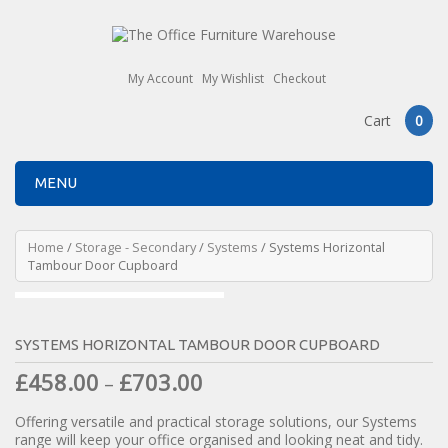
My Account
My Wishlist
Checkout
Cart
0
MENU
Home
/
Storage - Secondary
/
Systems
/ Systems Horizontal
Tambour Door Cupboard
SYSTEMS HORIZONTAL TAMBOUR DOOR CUPBOARD
£
458.00
£
703.00
–
Offering versatile and practical storage solutions, our Systems
range will keep your office organised and looking neat and tidy.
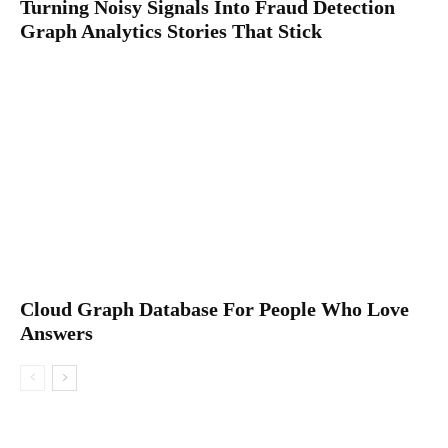
Turning Noisy Signals Into Fraud Detection
Graph Analytics Stories That Stick
Cloud Graph Database For People Who Love
Answers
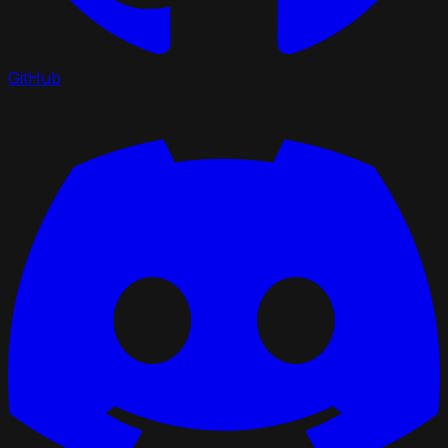
GitHub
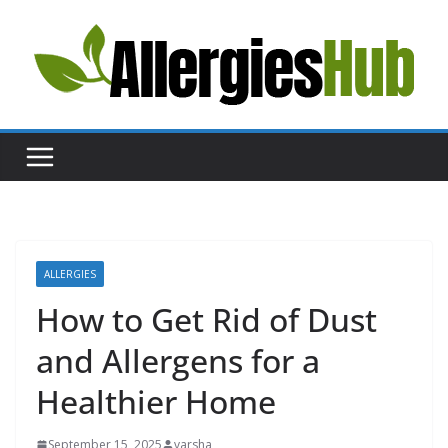
Skip
to
content
H
e
l
p
a
n
d
A
ALLERGIES
d
How to Get Rid of Dust
v
and Allergens for a
i
c
Healthier Home
e
a
September 15, 2025
varsha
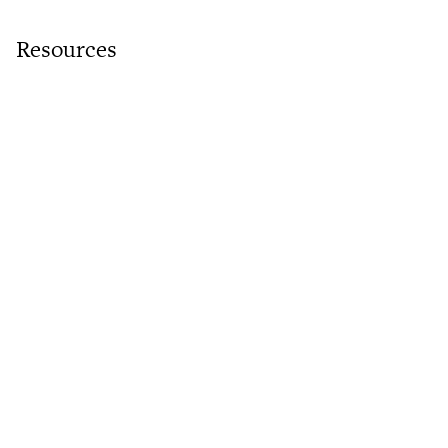
Resources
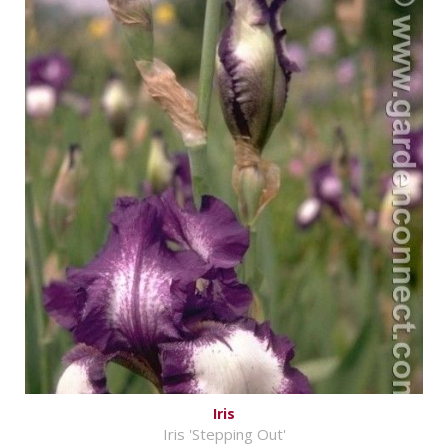
Iris
Iris 'Stepping Out'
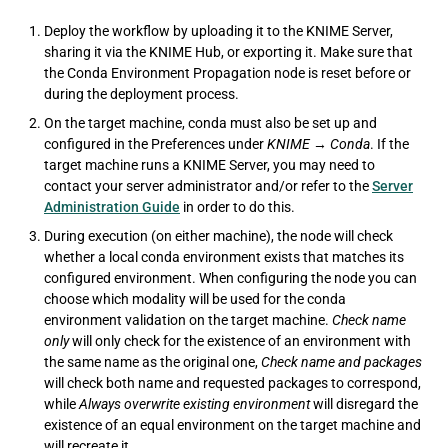
Deploy the workflow by uploading it to the KNIME Server,
sharing it via the KNIME Hub, or exporting it. Make sure that
the Conda Environment Propagation node is reset before or
during the deployment process.
On the target machine, conda must also be set up and
configured in the Preferences under
KNIME
→
Conda
. If the
target machine runs a KNIME Server, you may need to
contact your server administrator and/or refer to the
Server
Administration Guide
in order to do this.
During execution (on either machine), the node will check
whether a local conda environment exists that matches its
configured environment. When configuring the node you can
choose which modality will be used for the conda
environment validation on the target machine.
Check name
only
will only check for the existence of an environment with
the same name as the original one,
Check name and packages
will check both name and requested packages to correspond,
while
Always overwrite existing environment
will disregard the
existence of an equal environment on the target machine and
will recreate it.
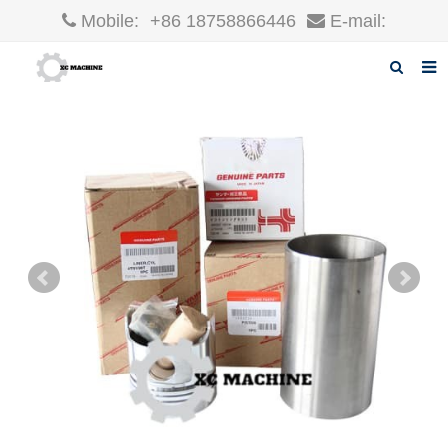
Mobile:
+86 18758866446
E-mail:
robin@xcgparts.com
Home
About us
Products
News
F.A.Q
Inquiry
Contact us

[Work required] Each record must appear again exactly as written above, without its pictures.

[Result of this task]
My Account
My Wishlist
Checkout
Cart
0
MENU
Home
/
Storage - Secondary
/
Systems
/ Systems Horizontal
Tambour Door Cupboard
SYSTEMS HORIZONTAL TAMBOUR DOOR CUPBOARD
£
458.00
£
703.00
–
Offering versatile and practical storage solutions, our Systems
range will keep your office organised and looking neat and tidy.
Turning Noisy Signals Into Fraud Detection
Graph Analytics Stories That Stick
Cloud Graph Database For People Who Love
Answers
GitHub
Skip
to
content
H
e
l
p
a
n
d
A
ALLERGIES
d
How to Get Rid of Dust
v
and Allergens for a
i
c
Healthier Home
e
a
September 15, 2025
varsha
Resources
Iris
Iris 'Stepping Out'
Deploy the workflow by uploading it to the KNIME Server,
sharing it via the KNIME Hub, or exporting it. Make sure that
the Conda Environment Propagation node is reset before or
during the deployment process.
On the target machine, conda must also be set up and
configured in the Preferences under
KNIME
→
Conda
. If the
target machine runs a KNIME Server, you may need to
contact your server administrator and/or refer to the
Server
Administration Guide
in order to do this.
During execution (on either machine), the node will check
whether a local conda environment exists that matches its
configured environment. When configuring the node you can
choose which modality will be used for the conda
environment validation on the target machine.
Check name
only
will only check for the existence of an environment with
the same name as the original one,
Check name and packages
will check both name and requested packages to correspond,
while
Always overwrite existing environment
will disregard the
existence of an equal environment on the target machine and
will recreate it.
Mobile:
+86 18758866446
E-mail:
robin@xcgparts.com
Home
About us
Products
News
F.A.Q
Inquiry
Contact us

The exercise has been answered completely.